Genauso nervend entwickelt sich die Figur des John Dorian selbst und seine "Beziehung" zu Turk. Hatte man in den ersten Staffeln schon so den Eindruck, deren Freundschaft sei ein wenig mehr, so wird dies in der Serie zunehmend auf die Spitze getrieben. Die latente Homoerotik zwischen den beiden nervt. Dazu kommt auch, dass J.D. mit seiner sensiblen und träumerischen Art ein sehr außergewöhnlicher Charakter ist, dessen Schlag bei Frauen man ihm aber nicht abkaufen kann. Wenn er wie in einer Folge in der Wanne von Elliot sitzt, dazu seichte Musik hört und das neue Pflegebad von ihr ausprobiert, dann schreit dessen Homosexualität förmlich nach außen. Nur ein paar Folgen später hat er dann wieder eine selbstbewusste und hübsche Frau aufgerissen. Das passt einfach nicht (es sei denn, die "Ich-bin-Arzt"-Methode zieht gewaltig bei Frauen).

"Scrubs" wird mit zunehmender Staffelanzahl seichter und vorhersehbarer, auch wenn es immer wieder kleine Überraschungen gibt und die Nebenfiguren überzeugen können. Zum Ende hin spendiert Bill Lawrence seinen Charakteren dann einige Happy-Ends, die auch den Zuschauer zufrieden stellen können.

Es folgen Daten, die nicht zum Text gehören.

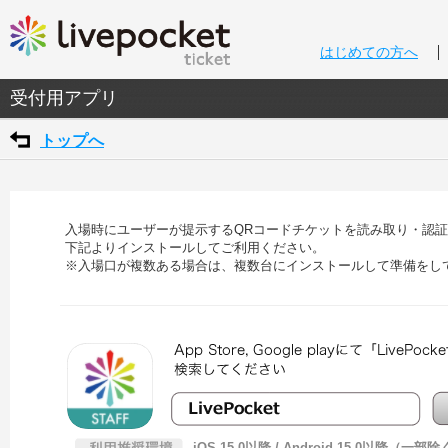
はじめての方へ
受付用アプリ
トップへ
入場時にユーザーが提示するQRコードチケットを読み取り・認
下記よりインストールしてご利用ください。
※入場口が複数ある場合は、複数台にインストールして準備をし
iOS 15.0以降 / Android 15.0以降（一部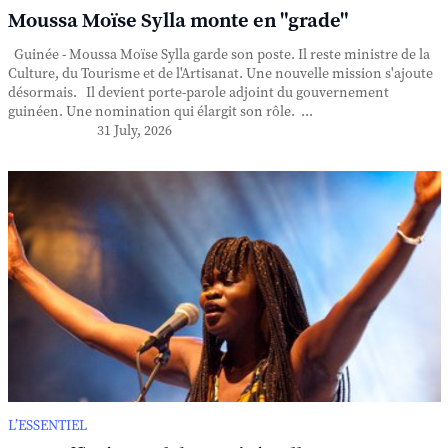
Moussa Moïse Sylla monte en "grade"
Guinée - Moussa Moïse Sylla garde son poste. Il reste ministre de la
Culture, du Tourisme et de l'Artisanat. Une nouvelle mission s'ajoute
désormais. Il devient porte-parole adjoint du gouvernement
guinéen. Une nomination qui élargit son rôle. ...
31 July, 2026
L’ESSENTIEL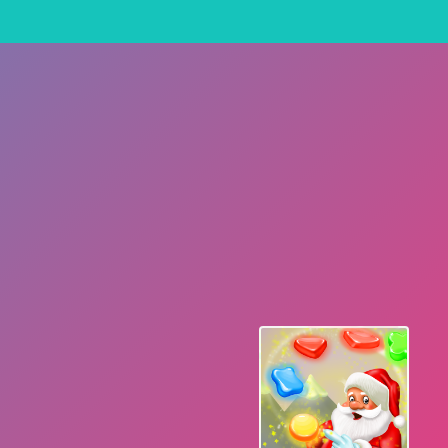
n foi o primeiro jogo Bomberman a aparecer no SNES, e o primeiro 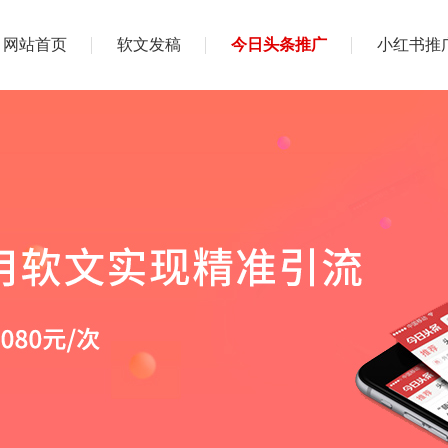
网站首页
软文发稿
今日头条推广
小红书推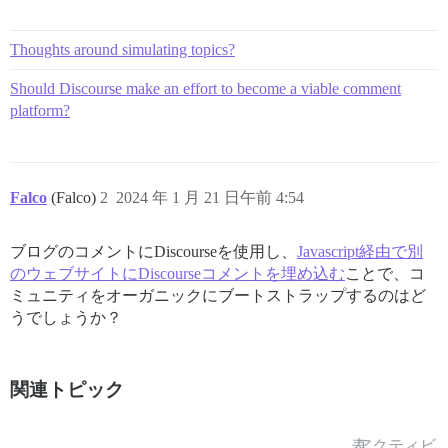
Thoughts around simulating topics?
Should Discourse make an effort to become a viable comment
platform?
Falco
(Falco)
2
2024 年 1 月 21 日午前 4:54
ブログのコメントにDiscourseを使用し、
Javascript経由で別
のウェブサイトにDiscourseコメントを埋め込む
ことで、コ
ミュニティをオーガニックにブートストラップするのはど
うでしょうか？
関連トピック
表
アクティビ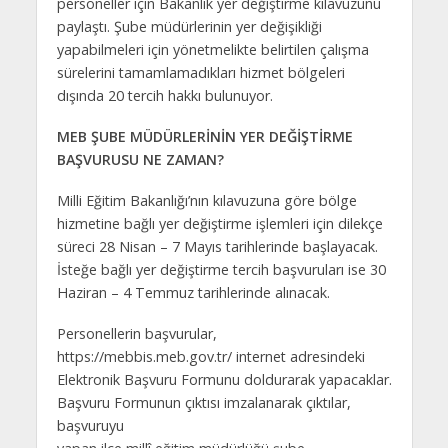
personeller için Bakanlık yer değiştirme kılavuzunu
paylaştı. Şube müdürlerinin yer değişikliği
yapabilmeleri için yönetmelikte belirtilen çalışma
sürelerini tamamlamadıkları hizmet bölgeleri
dışında 20 tercih hakkı bulunuyor.
MEB ŞUBE MÜDÜRLERİNİN YER DEĞİŞTİRME
BAŞVURUSU NE ZAMAN?
Milli Eğitim Bakanlığı’nın kılavuzuna göre bölge
hizmetine bağlı yer değiştirme işlemleri için dilekçe
süreci 28 Nisan – 7 Mayıs tarihlerinde başlayacak.
İsteğe bağlı yer değiştirme tercih başvuruları ise 30
Haziran – 4 Temmuz tarihlerinde alınacak.
Personellerin başvurular,
https://mebbis.meb.gov.tr/ internet adresindeki
Elektronik Başvuru Formunu doldurarak yapacaklar.
Başvuru Formunun çıktısı imzalanarak çıktılar,
başvuruyu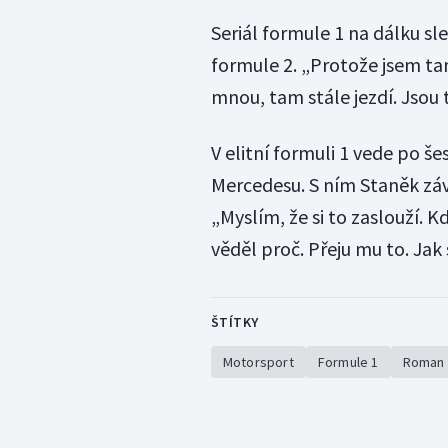
Seriál formule 1 na dálku sl
formule 2. „Protože jsem tam
mnou, tam stále jezdí. Jsou t
V elitní formuli 1 vede po š
Mercedesu. S ním Staněk záv
„Myslím, že si to zaslouží. 
věděl proč. Přeju mu to. Jak 
ŠTÍTKY
Motorsport
Formule 1
Roman 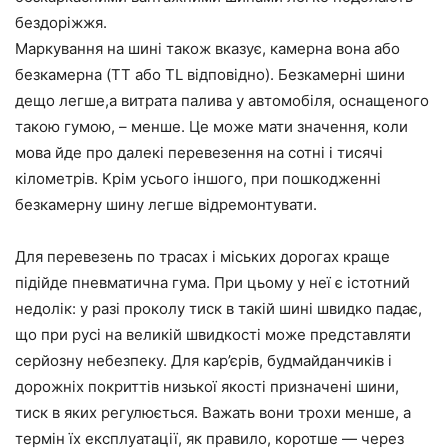
бездоріжжя.
Маркування на шині також вказує, камерна вона або
безкамерна (TT або TL відповідно). Безкамерні шини
дещо легше,а витрата палива у автомобіля, оснащеного
такою гумою, – менше. Це може мати значення, коли
мова йде про далекі перевезення на сотні і тисячі
кілометрів. Крім усього іншого, при пошкодженні
безкамерну шину легше відремонтувати.
Для перевезень по трасах і міських дорогах краще
підійде пневматична гума. При цьому у неї є істотний
недолік: у разі проколу тиск в такій шині швидко падає,
що при русі на великій швидкості може представляти
серйозну небезпеку. Для кар’єрів, будмайданчиків і
дорожніх покриттів низької якості призначені шини,
тиск в яких регулюється. Важать вони трохи менше, а
термін їх експлуатації, як правило, коротше — через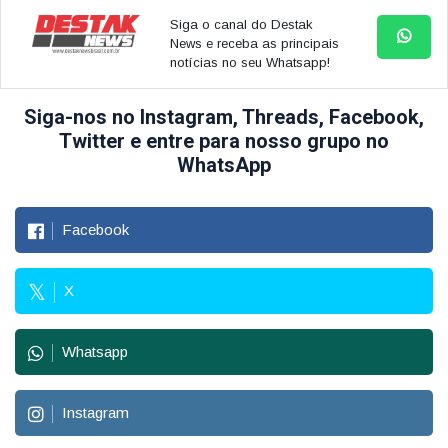
Siga o canal do Destak
News e receba as principais
notícias no seu Whatsapp!
Siga-nos no Instagram, Threads, Facebook,
Twitter e entre para nosso grupo no
WhatsApp
Facebook
X
Whatsapp
Instagram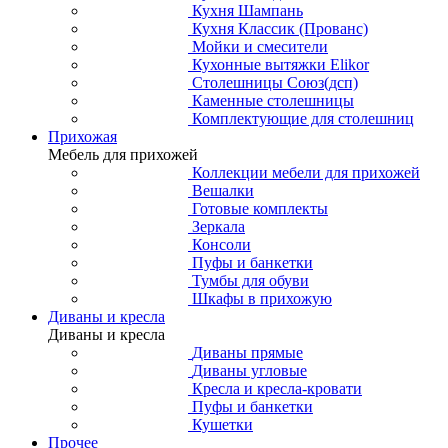
Кухня Шампань
Кухня Классик (Прованс)
Мойки и смесители
Кухонные вытяжки Elikor
Столешницы Союз(дсп)
Каменные столешницы
Комплектующие для столешниц
Прихожая
Мебель для прихожей
Коллекции мебели для прихожей
Вешалки
Готовые комплекты
Зеркала
Консоли
Пуфы и банкетки
Тумбы для обуви
Шкафы в прихожую
Диваны и кресла
Диваны и кресла
Диваны прямые
Диваны угловые
Кресла и кресла-кровати
Пуфы и банкетки
Кушетки
Прочее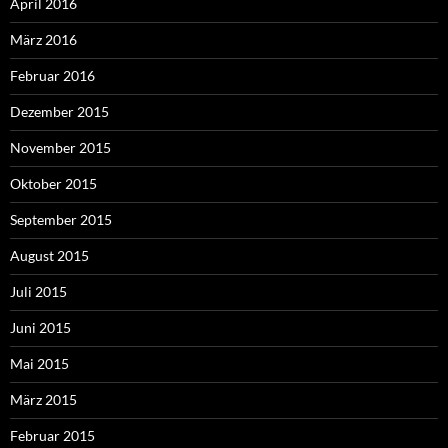
April 2016
März 2016
Februar 2016
Dezember 2015
November 2015
Oktober 2015
September 2015
August 2015
Juli 2015
Juni 2015
Mai 2015
März 2015
Februar 2015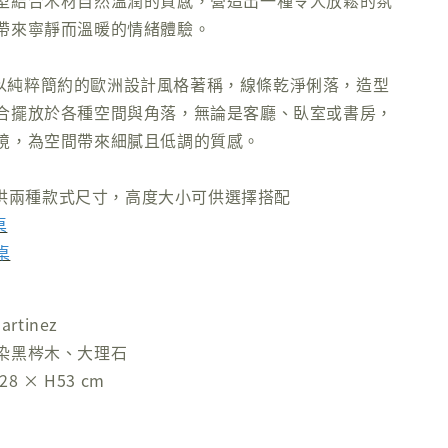
型結合木材自然溫潤的質感，營造出一種令人放鬆的氛
帶來寧靜而溫暖的情緒體驗。
 邊桌以純粹簡約的歐洲設計風格著稱，線條乾淨俐落，造型
合擺放於各種空間與角落，無論是客廳、臥室或書房，
境，為空間帶來細膩且低調的質感。
列提供兩種款式尺寸，高度大小可供選擇搭配
桌
桌
rtinez
染黑梣木、大理石
8 × H53 cm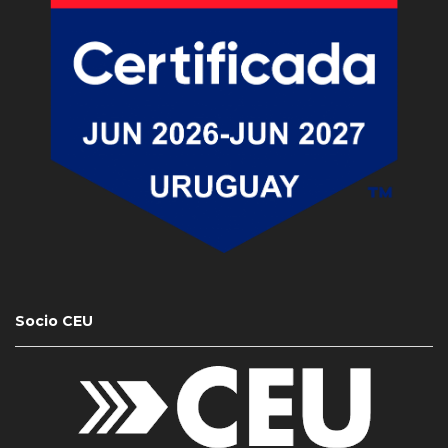
Socio CEU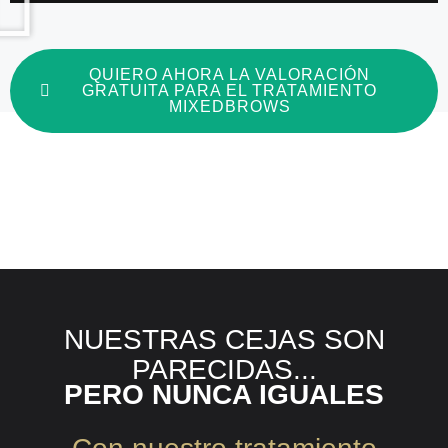
QUIERO AHORA LA VALORACIÓN
GRATUITA PARA EL TRATAMIENTO
MIXEDBROWS
NUESTRAS CEJAS SON
PARECIDAS...
PERO NUNCA IGUALES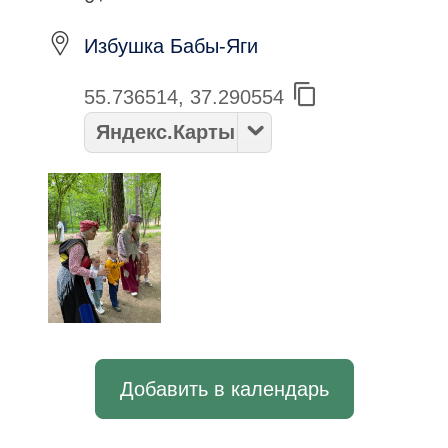
Избушка Бабы-Яги
55.736514, 37.290554
Яндекс.Карты
Добавить в календарь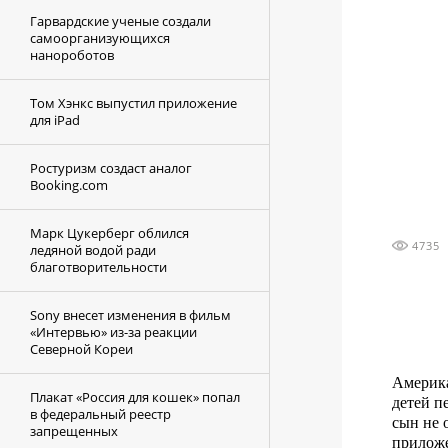
Гарвардские ученые создали
самоорганизующихся
нанороботов
Том Хэнкс выпустил приложение
для iPad
Ростуризм создаст аналог
Booking.com
Марк Цукерберг облился
4735
ледяной водой ради
благотворительности
Sony внесет изменения в фильм
«Интервью» из-за реакции
Северной Кореи
Америка
Плакат «Россия для кошек» попал
детей п
в федеральный реестр
сын не 
запрещенных
приложе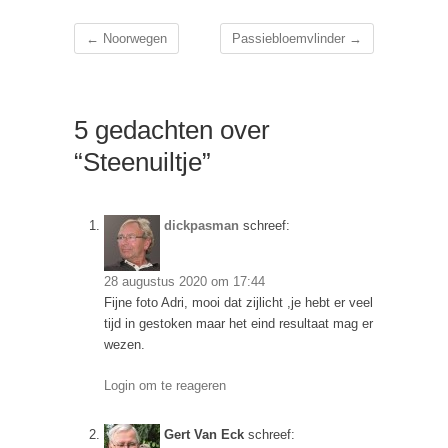
←
Noorwegen
Passiebloemvlinder
→
5 gedachten over
“Steenuiltje”
dickpasman
schreef:
28 augustus 2020 om 17:44
Fijne foto Adri, mooi dat zijlicht ,je hebt er veel
tijd in gestoken maar het eind resultaat mag er
wezen.
Login om te reageren
Gert Van Eck
schreef: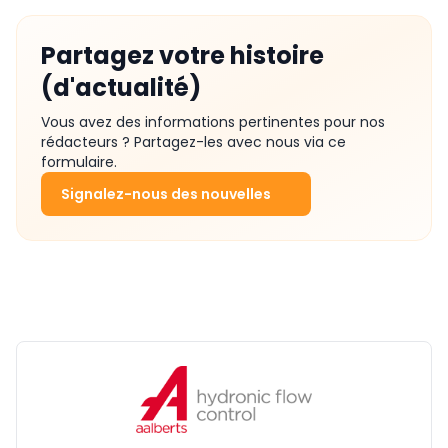
Partagez votre histoire
(d'actualité)
Vous avez des informations pertinentes pour nos
rédacteurs ? Partagez-les avec nous via ce
formulaire.
Signalez-nous des nouvelles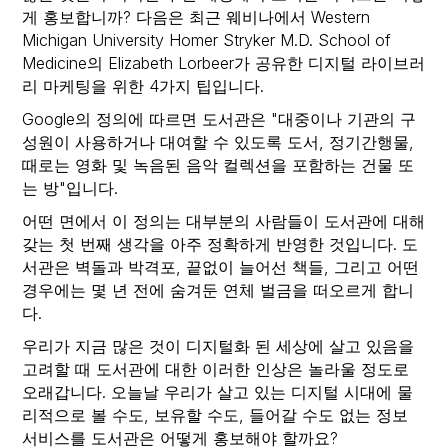
게 홍보합니까? 다음은 최근 웨비나에서 Western
Michigan University Homer Stryker M.D. School of
Medicine의 Elizabeth Lorbeer가 공유한 디지털 라이브러
리 마케팅을 위한 4가지 팁입니다.
Google의 정의에 따르면 도서관은 "대중이나 기관의 구
성원이 사용하거나 대여할 수 있도록 도서, 정기간행물,
때로는 영화 및 녹음된 음악 컬렉션을 포함하는 건물 또
는 방"입니다.
어떤 면에서 이 정의는 대부분의 사람들이 도서관에 대해
갖는 첫 번째 생각을 아주 정확하게 반영한 것입니다. 도
서관은 벽돌과 박격포, 끝없이 늘어선 책들, 그리고 어떤
경우에는 몇 년 전에 숨겨둔 연체 벌금을 떠오르게 합니
다.
우리가 지금 많은 것이 디지털화 된 세상에 살고 있음을
고려할 때 도서관에 대한 이러한 인상은 놀라울 정도로
오래갑니다. 오늘날 우리가 살고 있는 디지털 시대에 물
리적으로 볼 수도, 보유할 수도, 들어갈 수도 없는 정보
서비스를 도서관은 어떻게 홍보해야 할까요?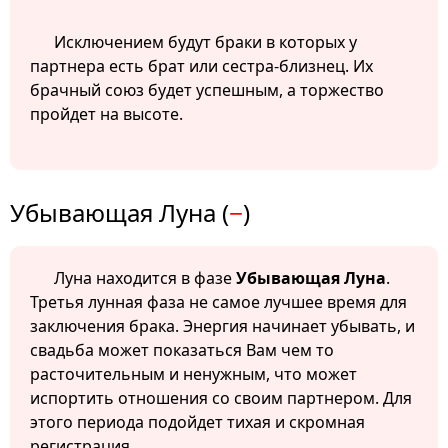
Исключением будут браки в которых у
партнера есть брат или сестра-близнец. Их
брачный союз будет успешным, а торжество
пройдет на высоте.
Убывающая Луна (
−
)
Луна находится в фазе
Убывающая Луна
.
Третья лунная фаза не самое лучшее время для
заключения брака. Энергия начинает убывать, и
свадьба может показаться Вам чем то
расточительным и ненужным, что может
испортить отношения со своим партнером. Для
этого периода подойдет тихая и скромная
регистрация.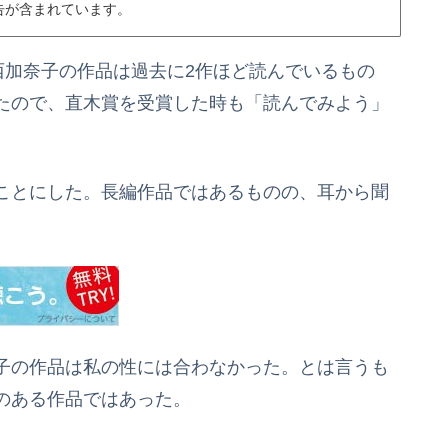
告が含まれています。
西加奈子の作品は過去に2作ほど読んでいるもの
たので、直木賞を受賞した時も「読んでみよう」
ことにした。長編作品ではあるものの、耳から聞
子の作品は私の性には合わなかった。とは言うも
のある作品ではあった。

"Scrubs" erreicht aber in den späteren Jahren nie mehr die Klasse der ersten Staffeln. Zu bekannt sind die Erzählmuster, die Anfälle von Dr. Cox, die Träumereien von Elliot oder die Aktionen des Hausmeisters. Für Lacher sorgt das zwar immer, aber enttäuschend angesichts des hohen Niveaus zu Beginn ist dies leider schon.

Bei dem Serien-Quark, denn man sonst so vorgesetzt bekommt, ist und bleibt "Scrubs" aber dennoch eine gute Serie. Sehr gut, wenn man nur die ersten Staffeln anschaut.